● Exercise details
Your copy should start at the line with "property involves more than comparing prices" and end at the line with "a quick coupling system" in the data below. Transcribe only those lines, exactly, pictures excluded.
╭──
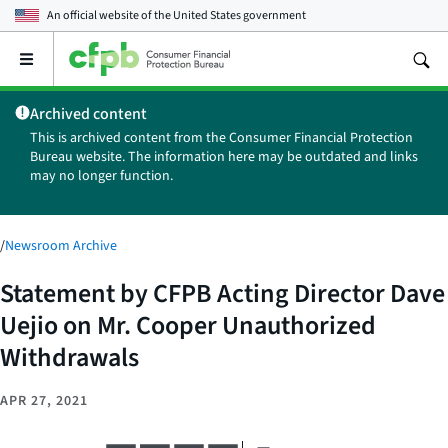
An official website of the
United States government
Open
the
main
Archived content
menu
This is archived content from the Consumer Financial Protection
Bureau website. The information here may be outdated and links
may no longer function.
/
Newsroom Archive
Statement by CFPB Acting Director Dave
Uejio on Mr. Cooper Unauthorized
Withdrawals
APR 27, 2021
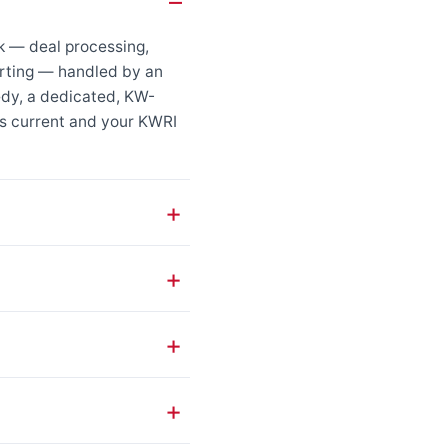
k — deal processing,
porting — handled by an
edy, a dedicated, KW-
s current and your KWRI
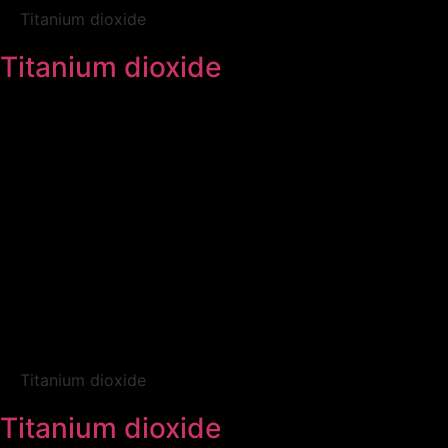
Titanium dioxide
Titanium dioxide
Titanium dioxide
Titanium dioxide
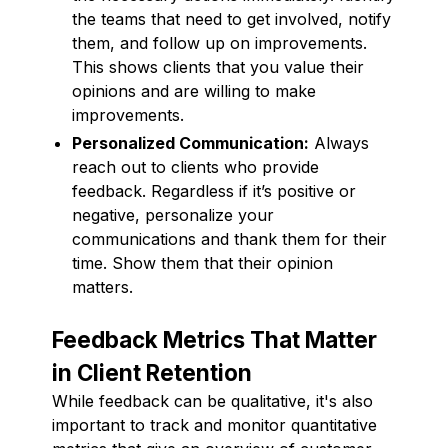
the teams that need to get involved, notify
them, and follow up on improvements.
This shows clients that you value their
opinions and are willing to make
improvements.
Personalized Communication:
Always
reach out to clients who provide
feedback. Regardless if it’s positive or
negative, personalize your
communications and thank them for their
time. Show them that their opinion
matters.
Feedback Metrics That Matter
in Client Retention
While feedback can be qualitative, it's also
important to track and monitor quantitative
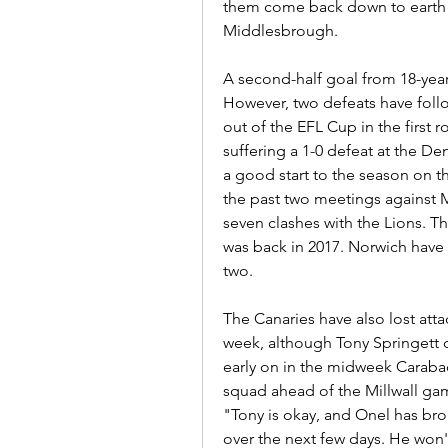
them come back down to earth a
Middlesbrough.
A second-half goal from 18-year
However, two defeats have follo
out of the EFL Cup in the first 
suffering a 1-0 defeat at the Den 
a good start to the season on 
the past two meetings against Mi
seven clashes with the Lions. Th
was back in 2017. Norwich have w
two.
The Canaries have also lost att
week, although Tony Springett c
early on in the midweek Caraba
squad ahead of the Millwall gam
"Tony is okay, and Onel has brok
over the next few days. He won'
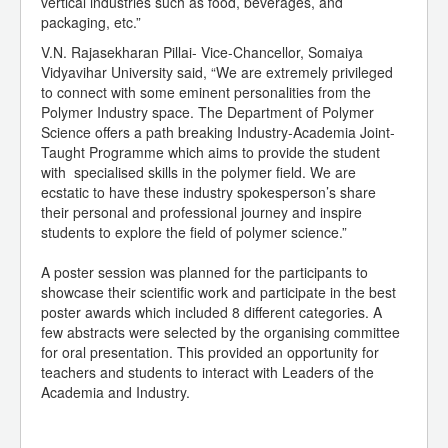
vertical industries such as food, beverages, and
packaging, etc.”
V.N. Rajasekharan Pillai- Vice-Chancellor, Somaiya
Vidyavihar University said, “We are extremely privileged
to connect with some eminent personalities from the
Polymer Industry space. The Department of Polymer
Science offers a path breaking Industry-Academia Joint-
Taught Programme which aims to provide the student
with specialised skills in the polymer field. We are
ecstatic to have these industry spokesperson’s share
their personal and professional journey and inspire
students to explore the field of polymer science.”
A poster session was planned for the participants to
showcase their scientific work and participate in the best
poster awards which included 8 different categories. A
few abstracts were selected by the organising committee
for oral presentation. This provided an opportunity for
teachers and students to interact with Leaders of the
Academia and Industry.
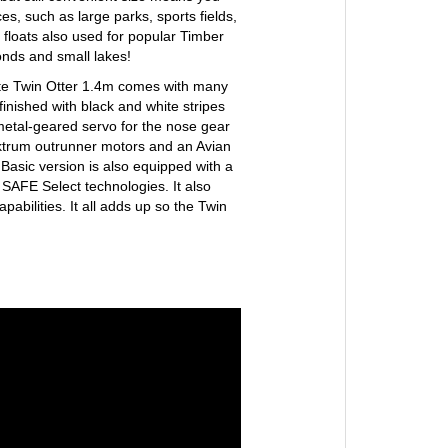
ces, such as large parks, sports fields,
 floats also used for popular Timber
onds and small lakes!
lite Twin Otter 1.4m comes with many
finished with black and white stripes
 metal-geared servo for the nose gear
ektrum outrunner motors and an Avian
asic version is also equipped with a
SAFE Select technologies. It also
abilities. It all adds up so the Twin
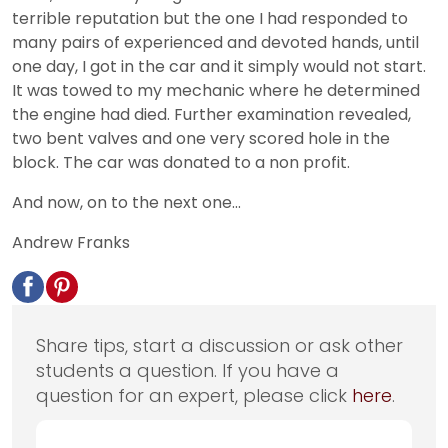
terrible reputation but the one I had responded to
many pairs of experienced and devoted hands, until
one day, I got in the car and it simply would not start.
It was towed to my mechanic where he determined
the engine had died. Further examination revealed,
two bent valves and one very scored hole in the
block. The car was donated to a non profit.
And now, on to the next one...
Andrew Franks
Share tips, start a discussion or ask other
students a question. If you have a
question for an expert, please click
here
.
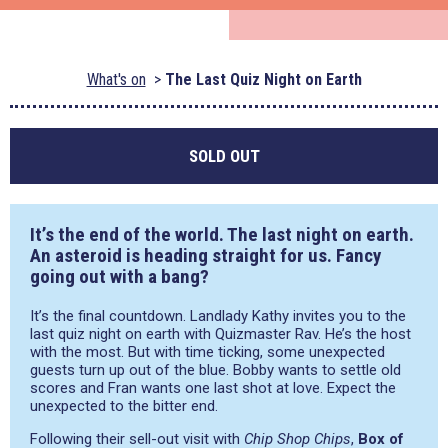
What's on
The Last Quiz Night on Earth
SOLD OUT
It’s the end of the world. The last night on earth.
An asteroid is heading straight for us. Fancy
going out with a bang?
It’s the final countdown. Landlady Kathy invites you to the
last quiz night on earth with Quizmaster Rav. He’s the host
with the most. But with time ticking, some unexpected
guests turn up out of the blue. Bobby wants to settle old
scores and Fran wants one last shot at love. Expect the
unexpected to the bitter end.
Following their sell-out visit with
Chip Shop Chips
,
Box of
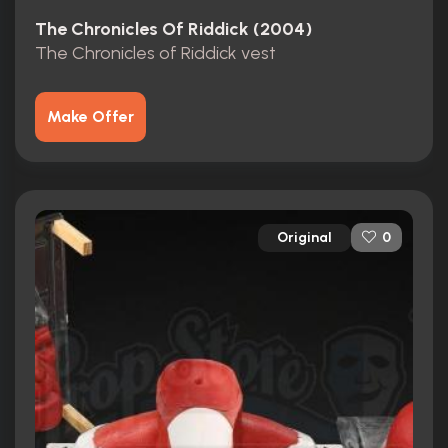
The Chronicles Of Riddick (2004)
The Chronicles of Riddick vest
Make Offer
Original
0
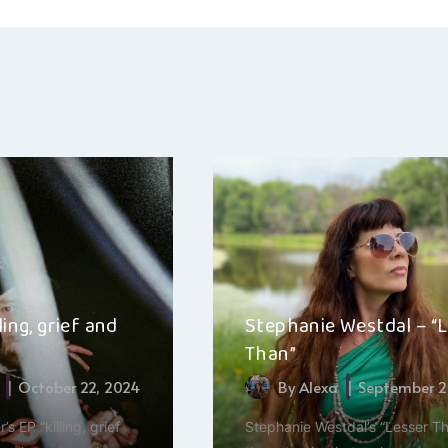
ling, grief and
Stephanie Westdal – “
Than”
October 22, 2024
By
Alexa
September 2
’s EP “killing, grief
Stephanie Westdal’s “Lesser Th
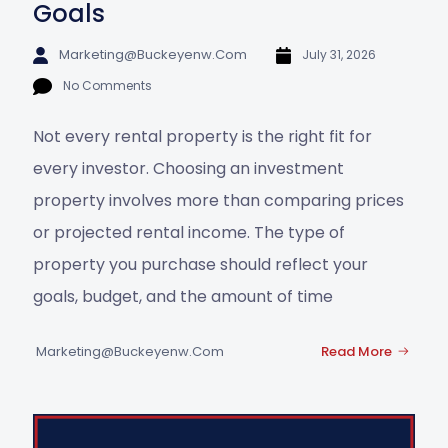
Goals
Marketing@buckeyenw.com
July 31, 2026
No Comments
Not every rental property is the right fit for
every investor. Choosing an investment
property involves more than comparing prices
or projected rental income. The type of
property you purchase should reflect your
goals, budget, and the amount of time
Marketing@buckeyenw.com
Read More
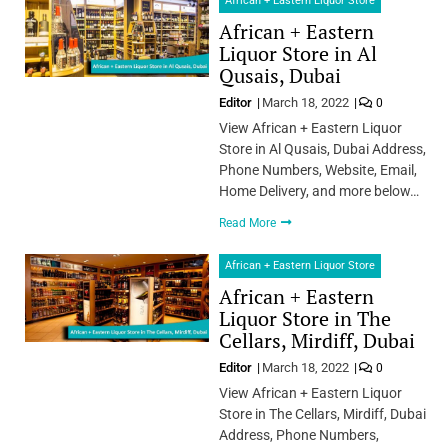
African + Eastern Liquor Store
African + Eastern
Liquor Store in Al
Qusais, Dubai
Editor
March 18, 2022
0
View African + Eastern Liquor
Store in Al Qusais, Dubai Address,
Phone Numbers, Website, Email,
Home Delivery, and more below…
Read More
African + Eastern Liquor Store
African + Eastern
Liquor Store in The
Cellars, Mirdiff, Dubai
Editor
March 18, 2022
0
View African + Eastern Liquor
Store in The Cellars, Mirdiff, Dubai
Address, Phone Numbers,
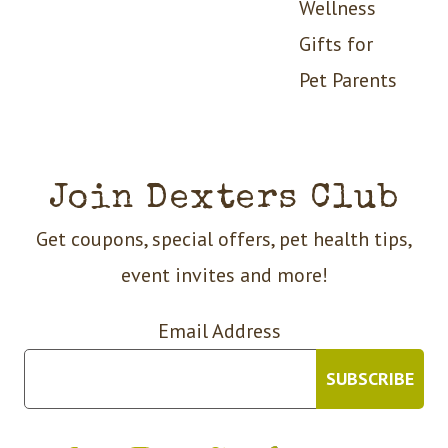
Wellness
Gifts for
Pet Parents
Join Dexters Club
Get coupons, special offers, pet health tips,
event invites and more!
Email Address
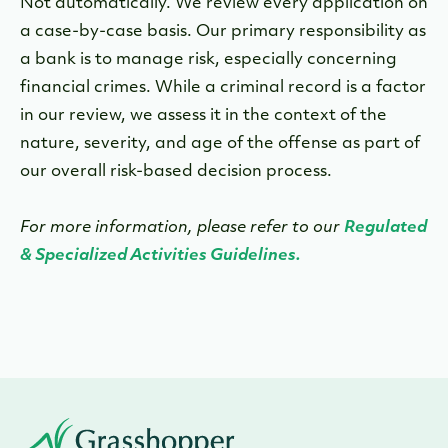
Not automatically. We review every application on
a case-by-case basis. Our primary responsibility as
a bank is to manage risk, especially concerning
financial crimes. While a criminal record is a factor
in our review, we assess it in the context of the
nature, severity, and age of the offense as part of
our overall risk-based decision process.
For more information, please refer to our
Regulated
& Specialized Activities Guidelines.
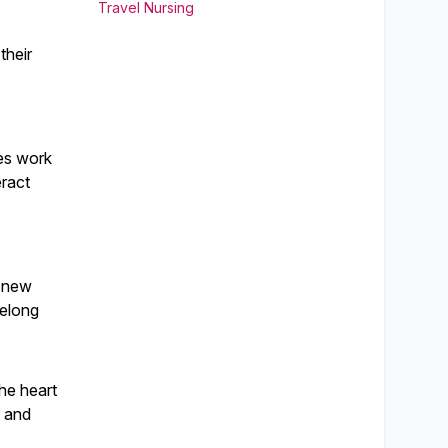
Travel Nursing
their
ses work
eract
a new
felong
the heart
r and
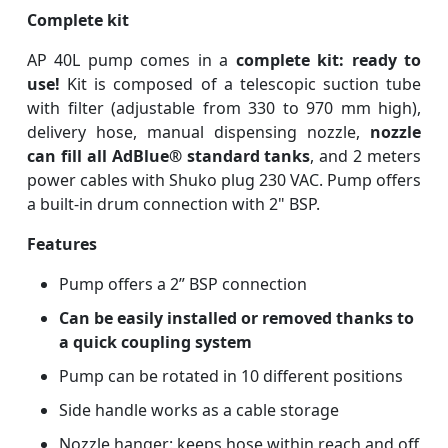
Complete kit
AP 40L pump comes in a
complete kit: ready to
use!
Kit is composed of a telescopic suction tube
with filter (adjustable from 330 to 970 mm high),
delivery hose, manual dispensing nozzle,
nozzle
can fill all AdBlue® standard tanks
, and 2 meters
power cables with Shuko plug 230 VAC. Pump offers
a built-in drum connection with 2" BSP.
Features
Pump offers a 2” BSP connection
Can be easily installed or removed thanks to
a quick coupling system
Pump can be rotated in 10 different positions
Side handle works as a cable storage
Nozzle hanger: keeps hose within reach and off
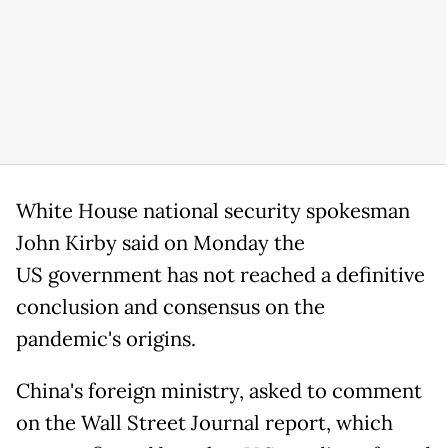
White House national security spokesman
John Kirby said on Monday the
US government has not reached a definitive
conclusion and consensus on the
pandemic's origins.
China's foreign ministry, asked to comment
on the Wall Street Journal report, which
╰──
● Solution to this task
property involves more than comparing prices
or projected rental income. The type of
property you purchase should reflect your
goals, budget, and the amount of time
Marketing@buckeyenw.com
Read More
African + Eastern Liquor Store
African + Eastern
Liquor Store in Al
Qusais, Dubai
Editor
March 18, 2022
0
View African + Eastern Liquor
Store in Al Qusais, Dubai Address,
Phone Numbers, Website, Email,
Home Delivery, and more below…
Read More
African + Eastern Liquor Store
African + Eastern
Liquor Store in The
Cellars, Mirdiff, Dubai
Editor
March 18, 2022
0
View African + Eastern Liquor
Store in The Cellars, Mirdiff, Dubai
Address, Phone Numbers,
Wellness
Gifts for
Pet Parents
Join Dexters Club
Get coupons, special offers, pet health tips,
event invites and more!
Email Address
Not automatically. We review every application on
a case-by-case basis. Our primary responsibility as
a bank is to manage risk, especially concerning
financial crimes. While a criminal record is a factor
in our review, we assess it in the context of the
nature, severity, and age of the offense as part of
our overall risk-based decision process.
For more information, please refer to our
Regulated
& Specialized Activities Guidelines.
Travel Nursing
their
ses work
eract
a new
felong
the heart
r and
Complete kit
AP 40L pump comes in a
complete kit: ready to
use!
Kit is composed of a telescopic suction tube
with filter (adjustable from 330 to 970 mm high),
delivery hose, manual dispensing nozzle,
nozzle
can fill all AdBlue® standard tanks
, and 2 meters
power cables with Shuko plug 230 VAC. Pump offers
a built-in drum connection with 2" BSP.
Features
Pump offers a 2” BSP connection
Can be easily installed or removed thanks to
a quick coupling system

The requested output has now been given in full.